One in three women will experience urinary incontinence, but we have the knowledge and technology to dramatically change the lives of those with it.
Pelvic floor exercise could change lives – but only if women successfully locate the mystery muscles, get them working in sync and commit to a training programme.
That’s the message Associate Professor David Budgett and Dr Jenny Kruger from the Pelvic Floor Research Group at the Auckland Bioengineering Institute (ABI) at Waipapa Taumata Rau want to share during World Continence Week 17—25 June.
“One in three women will experience urinary incontinence,” says Dr Kruger. “If the pelvic floor is not working well, and has stretched, there isn’t the same support to close the urethra.

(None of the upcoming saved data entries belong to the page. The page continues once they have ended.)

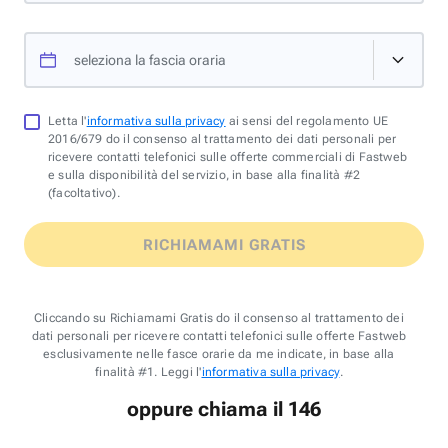
seleziona la fascia oraria
Letta l'
informativa sulla privacy
ai sensi del regolamento UE
2016/679 do il consenso al trattamento dei dati personali per
ricevere contatti telefonici sulle offerte commerciali di Fastweb
e sulla disponibilità del servizio, in base alla finalità #2
(facoltativo).
RICHIAMAMI GRATIS
Cliccando su Richiamami Gratis do il consenso al trattamento dei
dati personali per ricevere contatti telefonici sulle offerte Fastweb
esclusivamente nelle fasce orarie da me indicate, in base alla
finalità #1. Leggi l'
informativa sulla privacy
.
oppure chiama il 146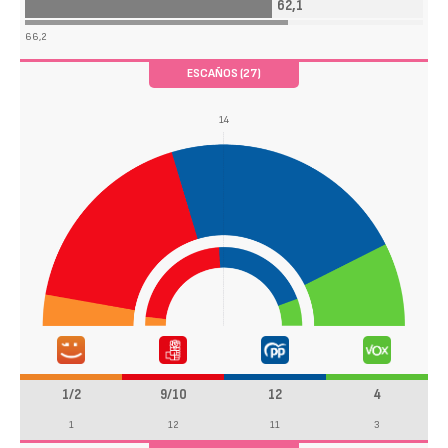
62,1
66,2
ESCAÑOS (27)
14
1/2
9/10
12
4
1
12
11
3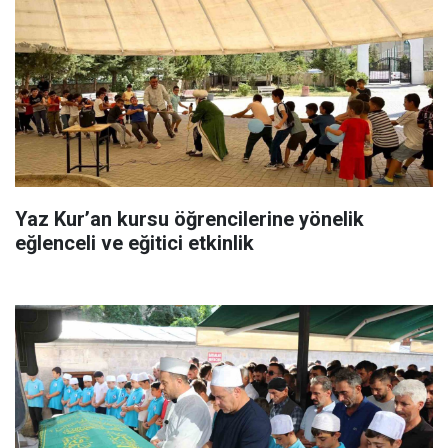
Yaz Kur’an kursu öğrencilerine yönelik
eğlenceli ve eğitici etkinlik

“Suddenly, exotic holidays, holding down a job or a satisfying sex life can go out the window. The perception is it is an old person’s problem – it can happen at any age after a woman gives birth by vaginal delivery.”
Mothers are not the only people likely to experience the symptoms of poor pelvic floor function. Performance athletes and menopausal women are at risk of the troubles from difficult labours, debilitating incontinence, prolapse, sexual dysfunction and generalised pelvic pain.
Exercise can make a huge difference and often alleviate symptoms completely. Budgett says the biggest tragedy is that most people don’t try to exercise their pelvic floor. Moveover, of those women who do, 40 percent of them aren't using the correct technique.
“They’re squeezing their buttocks, legs, stomachs… they are doing something, but it is not actually exercising the pelvic floor," he says. "That’s dreadful, because they’re putting the effort in but are not going to sustain any benefit."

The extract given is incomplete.